If you haven't noticed, McCain is having a week as a candidate that makes Walter Mondale look like FDR.
This is the week that should have effectively ended John McCain's efforts to become the next president of the United States. But you wouldn't know it if you watched any of the mainstream media outlets or followed political reporting in the major newspapers.
During this past week: McCain called the most import entitlement program in the U.S. a disgrace, his top economic adviser called the American people whiners, McCain released an economic plan that no one thought was serious, he flip flopped on Iraq, joked about the deaths of Iranian citizens, and denied making comments that he clearly made -- TWICE. All this and it is not even Friday! Yet watching and reading the mainstream press you would think McCain was having a pretty decent political week, I mean at least Jesse Jackson didn't say anything about him.
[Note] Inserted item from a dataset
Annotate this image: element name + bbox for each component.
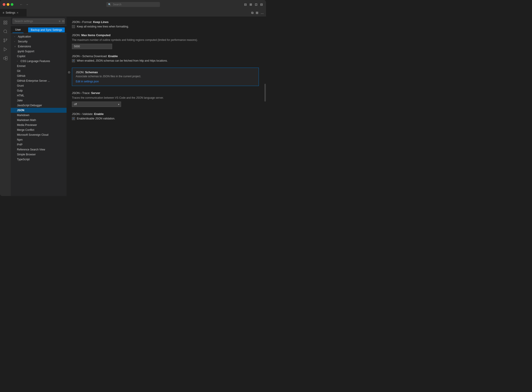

Go read that whole article. But let me add to it. He emailed around a YouTube of him bashing his top economic adviser Phil Gramm and saying "He doesn't speak for me," at PRECISELY THE TIME Gramm was speaking for him at the Wall Street Journal's editorial board. He said that he didn't know the significance of the Iranian threat after spending half his campaign talking up that very threat. And then there's this, the kind of story that would utterly define any Democrat immediately as an unprincipled liar for the length of the campaign.
Asked what’s the first thing that comes to his mind when he thinks of Pittsburgh , McCain, chuckled, "the Steelers. I was a mediocre high school athlete but I loved and adored the sports but the Steelers really made a huge impression on me particularly in my early years."
And then McCain told a rather moving story about his time as a P.O.W. "When I was first interrogated and really had to give some information because of the pressures, physical pressures on me, I named the starting lineup, defensive line of the Pittsburgh Steelers as my squadron mates."
"Did you really?" asked the reporter.
"Yes," McCain said.
"In your POW camp?" asked the reporter.
"Yes," McCain said.
"Could you do it today?" asked the reporter.
"No, unfortunately," McCain said.
Here's one reason he likely couldn't do it today -- the Steelers aren't the team whose defensive line McCain named for his Vietnamese tormentors. The Green Bay Packers are. At least according to every previous time McCain has told this story.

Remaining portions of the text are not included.